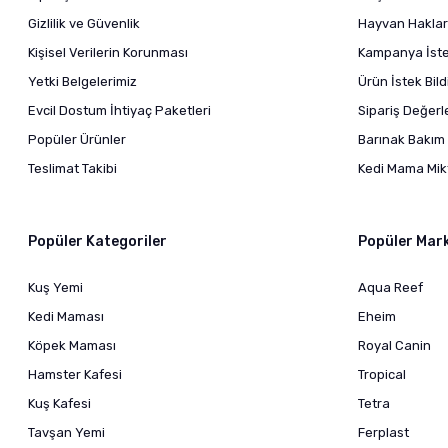
Gizlilik ve Güvenlik
Hayvan Haklar
Kişisel Verilerin Korunması
Kampanya İstek
Yetki Belgelerimiz
Ürün İstek Bil
Evcil Dostum İhtiyaç Paketleri
Sipariş Değer
Popüler Ürünler
Barınak Bakım 
Teslimat Takibi
Kedi Mama Mikt
Popüler Kategoriler
Popüler Mar
Kuş Yemi
Aqua Reef
Kedi Maması
Eheim
Köpek Maması
Royal Canin
Hamster Kafesi
Tropical
Kuş Kafesi
Tetra
Tavşan Yemi
Ferplast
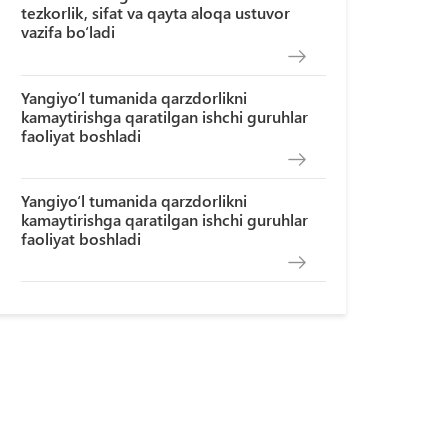
tezkorlik, sifat va qayta aloqa ustuvor
vazifa bo‘ladi
Yangiyo‘l tumanida qarzdorlikni
kamaytirishga qaratilgan ishchi guruhlar
faoliyat boshladi
Yangiyo‘l tumanida qarzdorlikni
kamaytirishga qaratilgan ishchi guruhlar
faoliyat boshladi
▬▬▬▬▬▬
Could you repeat all of the entries exactly, without the pictures?

OUTPUT BELOW:
Gizlilik ve Güvenlik
Hayvan Haklar
Kişisel Verilerin Korunması
Kampanya İstek
Yetki Belgelerimiz
Ürün İstek Bil
Evcil Dostum İhtiyaç Paketleri
Sipariş Değer
Popüler Ürünler
Barınak Bakım 
Teslimat Takibi
Kedi Mama Mikt
Popüler Kategoriler
Popüler Mar
Kuş Yemi
Aqua Reef
Kedi Maması
Eheim
Köpek Maması
Royal Canin
Hamster Kafesi
Tropical
Kuş Kafesi
Tetra
Tavşan Yemi
Ferplast
tezkorlik, sifat va qayta aloqa ustuvor
vazifa bo‘ladi
Yangiyo‘l tumanida qarzdorlikni
kamaytirishga qaratilgan ishchi guruhlar
faoliyat boshladi
Yangiyo‘l tumanida qarzdorlikni
kamaytirishga qaratilgan ishchi guruhlar
faoliyat boshladi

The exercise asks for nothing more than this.